What you will do :: Please count the lines in the material below that include "quien". Reply with the number alone.

□ □ □ □ □

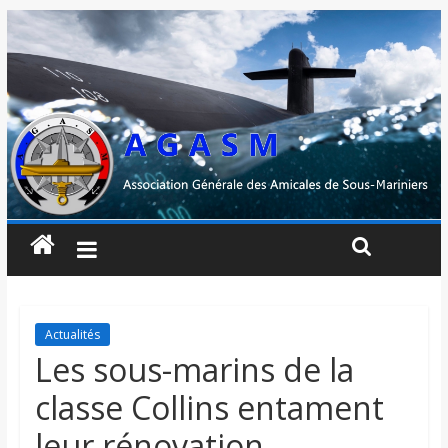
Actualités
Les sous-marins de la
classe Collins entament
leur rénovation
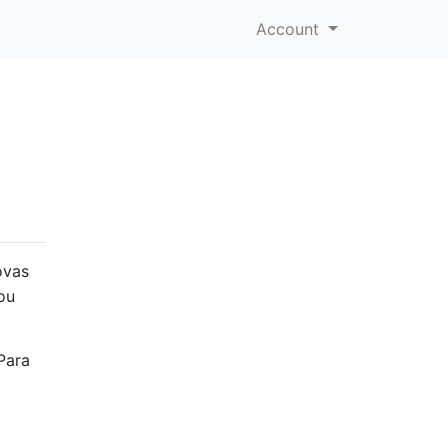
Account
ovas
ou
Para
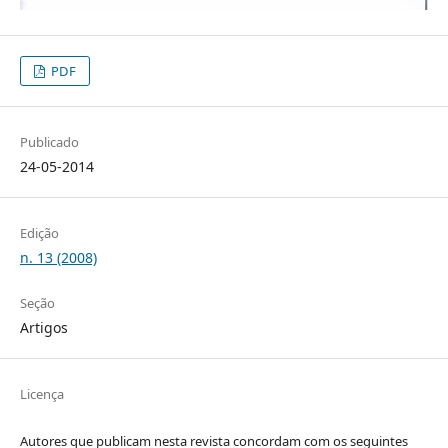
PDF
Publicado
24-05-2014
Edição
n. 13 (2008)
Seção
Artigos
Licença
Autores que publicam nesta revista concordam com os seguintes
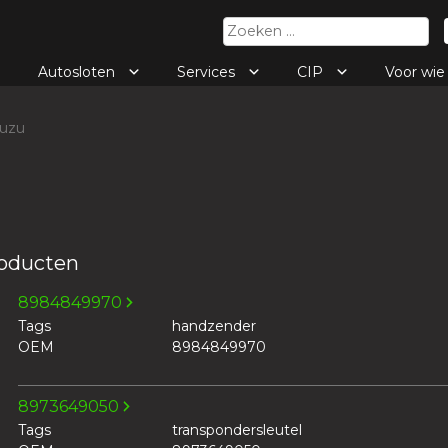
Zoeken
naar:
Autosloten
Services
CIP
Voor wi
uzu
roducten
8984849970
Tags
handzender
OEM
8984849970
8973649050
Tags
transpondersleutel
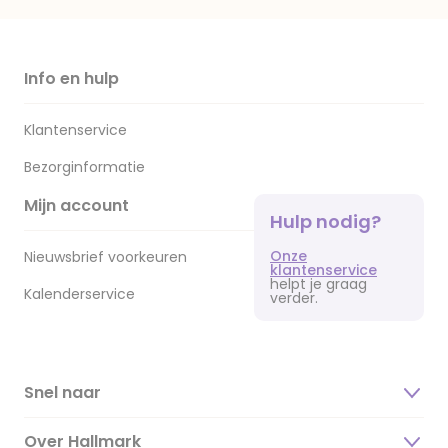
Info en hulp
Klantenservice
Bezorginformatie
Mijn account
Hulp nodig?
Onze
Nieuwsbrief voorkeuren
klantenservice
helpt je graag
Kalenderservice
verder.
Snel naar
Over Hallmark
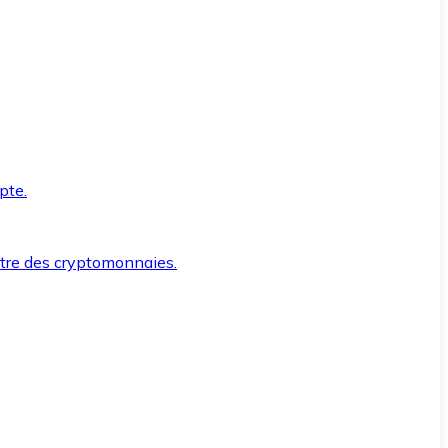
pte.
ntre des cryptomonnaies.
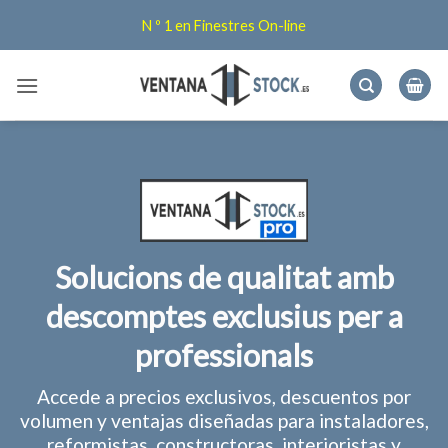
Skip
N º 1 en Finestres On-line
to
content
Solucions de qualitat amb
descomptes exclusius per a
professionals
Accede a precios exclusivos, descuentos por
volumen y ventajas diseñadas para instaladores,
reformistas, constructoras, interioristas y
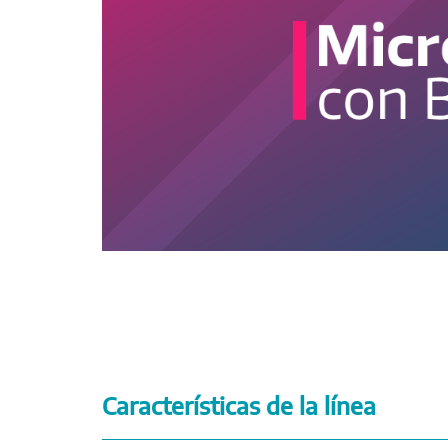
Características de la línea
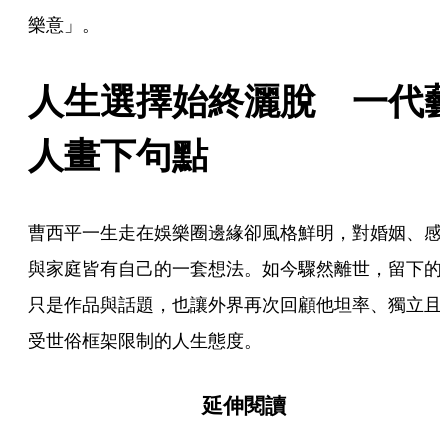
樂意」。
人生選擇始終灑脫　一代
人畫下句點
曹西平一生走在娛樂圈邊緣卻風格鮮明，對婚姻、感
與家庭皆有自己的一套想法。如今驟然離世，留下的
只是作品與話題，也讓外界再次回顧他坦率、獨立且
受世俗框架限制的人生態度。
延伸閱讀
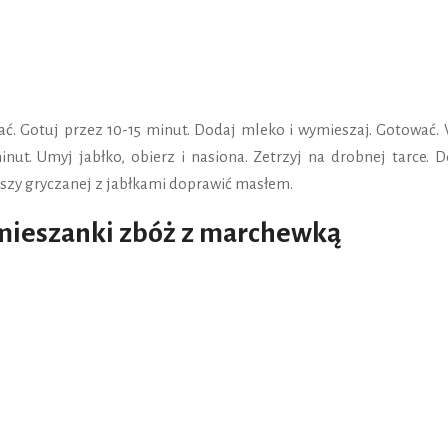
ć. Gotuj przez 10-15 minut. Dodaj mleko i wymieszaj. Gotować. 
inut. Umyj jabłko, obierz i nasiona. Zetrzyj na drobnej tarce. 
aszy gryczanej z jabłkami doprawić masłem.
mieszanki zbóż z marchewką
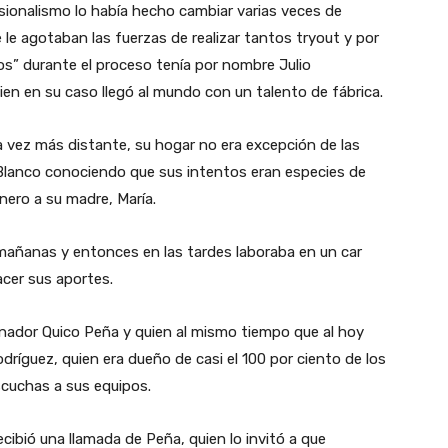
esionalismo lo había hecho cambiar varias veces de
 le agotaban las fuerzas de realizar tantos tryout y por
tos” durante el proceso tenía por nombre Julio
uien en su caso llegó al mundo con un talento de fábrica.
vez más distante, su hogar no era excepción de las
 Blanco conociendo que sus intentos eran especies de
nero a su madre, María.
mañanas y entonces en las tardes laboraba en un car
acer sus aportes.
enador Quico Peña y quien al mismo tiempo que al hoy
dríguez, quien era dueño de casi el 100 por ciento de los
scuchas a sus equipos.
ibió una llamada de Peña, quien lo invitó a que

□ □ □ □ □

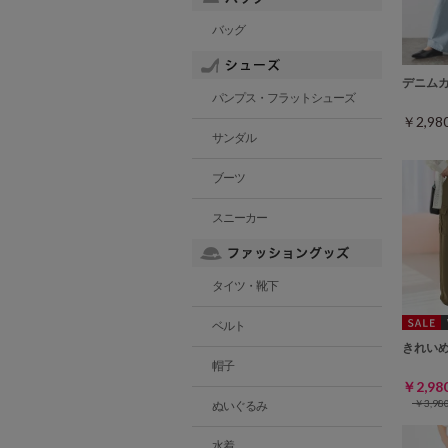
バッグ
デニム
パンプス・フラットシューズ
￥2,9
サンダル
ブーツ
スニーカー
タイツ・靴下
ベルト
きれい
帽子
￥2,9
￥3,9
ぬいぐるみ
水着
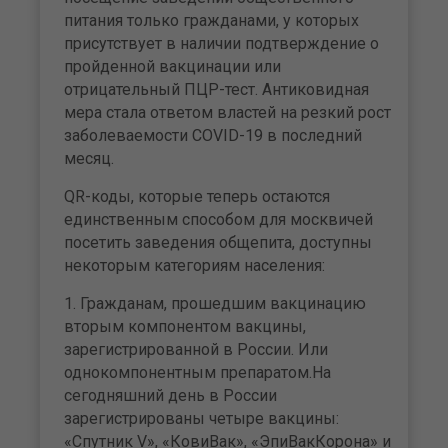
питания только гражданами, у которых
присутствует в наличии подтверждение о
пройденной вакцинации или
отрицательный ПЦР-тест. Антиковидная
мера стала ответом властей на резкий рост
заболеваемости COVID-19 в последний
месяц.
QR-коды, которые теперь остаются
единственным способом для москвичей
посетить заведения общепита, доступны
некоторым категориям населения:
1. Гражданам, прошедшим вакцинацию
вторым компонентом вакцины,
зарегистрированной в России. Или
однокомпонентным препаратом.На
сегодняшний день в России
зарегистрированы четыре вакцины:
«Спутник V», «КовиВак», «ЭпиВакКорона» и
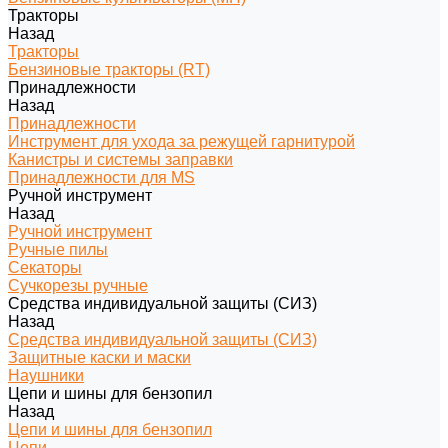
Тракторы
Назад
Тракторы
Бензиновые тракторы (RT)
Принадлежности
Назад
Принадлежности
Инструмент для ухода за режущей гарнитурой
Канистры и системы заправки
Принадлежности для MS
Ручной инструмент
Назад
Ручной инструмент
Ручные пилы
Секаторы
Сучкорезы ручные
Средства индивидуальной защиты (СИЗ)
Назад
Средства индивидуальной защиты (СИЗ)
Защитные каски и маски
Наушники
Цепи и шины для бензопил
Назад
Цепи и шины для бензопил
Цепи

□ □ □ □ □

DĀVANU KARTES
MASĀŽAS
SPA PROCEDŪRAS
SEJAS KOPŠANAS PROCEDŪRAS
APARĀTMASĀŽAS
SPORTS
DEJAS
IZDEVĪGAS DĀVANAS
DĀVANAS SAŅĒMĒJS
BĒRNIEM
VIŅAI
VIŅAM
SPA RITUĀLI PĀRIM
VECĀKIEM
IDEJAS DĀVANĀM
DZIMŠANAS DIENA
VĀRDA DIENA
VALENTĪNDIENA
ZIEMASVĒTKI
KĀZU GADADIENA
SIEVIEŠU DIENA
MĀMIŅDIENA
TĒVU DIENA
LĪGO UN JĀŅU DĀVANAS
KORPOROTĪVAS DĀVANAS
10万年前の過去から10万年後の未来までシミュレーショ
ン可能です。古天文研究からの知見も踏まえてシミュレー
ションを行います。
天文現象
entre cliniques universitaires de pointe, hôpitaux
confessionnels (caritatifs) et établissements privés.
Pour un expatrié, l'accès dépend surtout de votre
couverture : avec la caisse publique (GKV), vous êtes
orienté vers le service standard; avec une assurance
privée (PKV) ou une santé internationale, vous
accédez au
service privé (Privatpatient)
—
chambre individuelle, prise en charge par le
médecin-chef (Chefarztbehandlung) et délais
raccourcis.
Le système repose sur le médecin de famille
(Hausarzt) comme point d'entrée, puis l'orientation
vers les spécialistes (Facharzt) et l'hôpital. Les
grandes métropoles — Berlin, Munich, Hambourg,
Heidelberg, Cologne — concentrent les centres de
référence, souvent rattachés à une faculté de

□ □ □ □ □

Answer for the task :: 3